Avoir du nez, c'est être capable de dénicher la lecture qui nous conviendra le mieux. Force est de constater que sur ce coup-là, je n'ai pas eu le nez creux. Je n'ai jamais réussi à adhérer, à pénétrer dans la fiction, à oublier l'auteur derrière les mots. Il y avait pourtant beaucoup d'indicateurs susceptibles de m'inspirer : un sujet original, une foule de lecteurs éclectiques convaincus, notamment de celles ou de ceux dont je tiens le jugement en haute estime, etc.

Dans sa critique, à laquelle je souscris pleinement, le lecteur Carré s'étonne du contraste entre son propre ressenti à propos de l'oeuvre (plutôt médiocre) comparativement à celui de la très large majorité des critiques sur ce site ou ailleurs (plutôt exceptionnel).
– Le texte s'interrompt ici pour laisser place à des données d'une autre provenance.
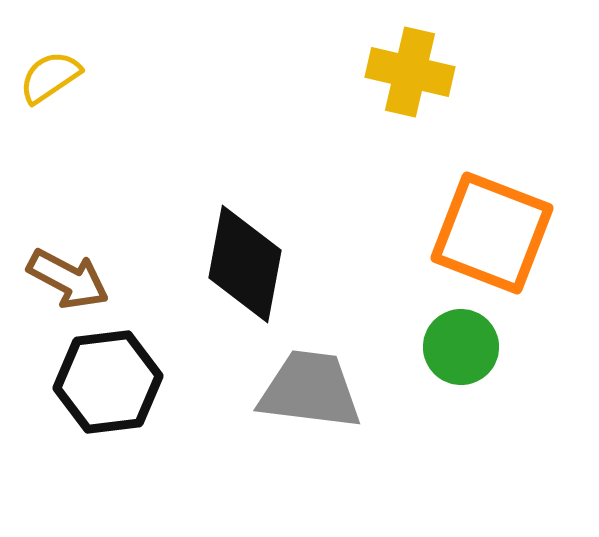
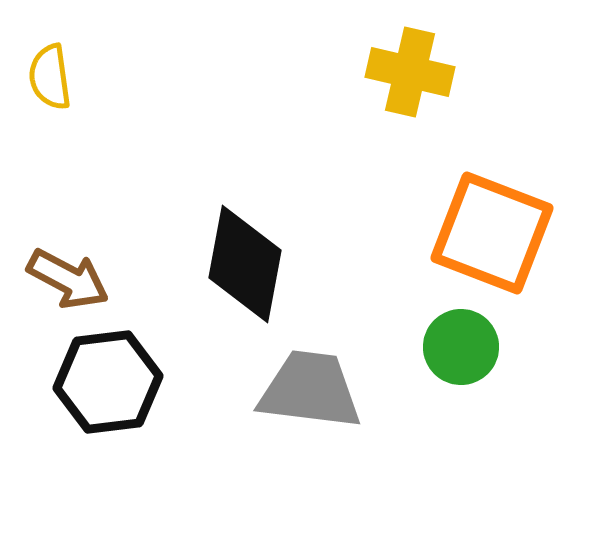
yellow semicircle: rotated 64 degrees counterclockwise
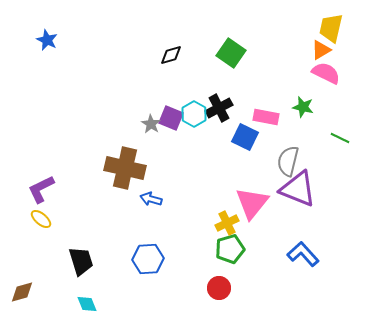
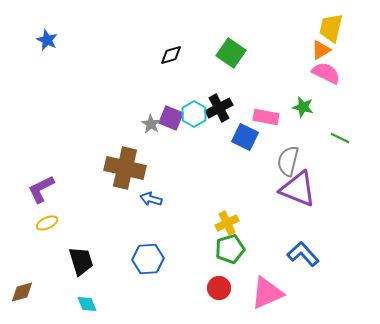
pink triangle: moved 15 px right, 90 px down; rotated 27 degrees clockwise
yellow ellipse: moved 6 px right, 4 px down; rotated 65 degrees counterclockwise
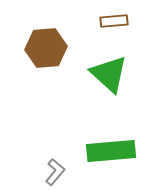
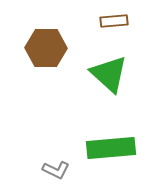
brown hexagon: rotated 6 degrees clockwise
green rectangle: moved 3 px up
gray L-shape: moved 1 px right, 2 px up; rotated 76 degrees clockwise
Je vais même, une fois n'est pas coutume, le citer :

« je me sens bien seul devant l'avalanche de superlatifs concernant le roman de Suskind. Trop d'odeurs, à friser l'overdose, de descriptions, plutôt de perceptions odoriférantes qui m'ont souvent plus irrité que flatté. Bien sûr, l'écriture est remarquable, l'intrigue oppressante et la chute tout bonnement stupéfiante, mais ce Grenouille n'a jamais ne serait-ce qu'une seconde réussit à me passionner, ni dans sa folie, ni dans sa quête : je suis constamment resté en retrait, avec le sentiment de passer à côté d'une évidence pour de nombreux lecteurs »
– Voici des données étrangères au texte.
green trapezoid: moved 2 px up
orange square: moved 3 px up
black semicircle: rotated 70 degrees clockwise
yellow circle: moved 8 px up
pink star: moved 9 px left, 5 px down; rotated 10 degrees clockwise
Pour ma part, je vais aller encore plus loin que lui. Je tique notamment sur ce qu'il nomme « écriture remarquable » car pour moi, l'écriture de ce roman n'est pas ce que j'appelle " remarquable ", car, si elle eût été telle, elle m'aurait embarquée avec elle et c'est l'enthousiasme au coeur que je vous en parlerais. Or, point de cela. D'ailleurs, ce critique écrit juste après « je suis constamment resté en retrait », bon indicateur, selon moi, que l'écriture n'était justement pas " remarquable ", mais bon, ça c'est une autre affaire.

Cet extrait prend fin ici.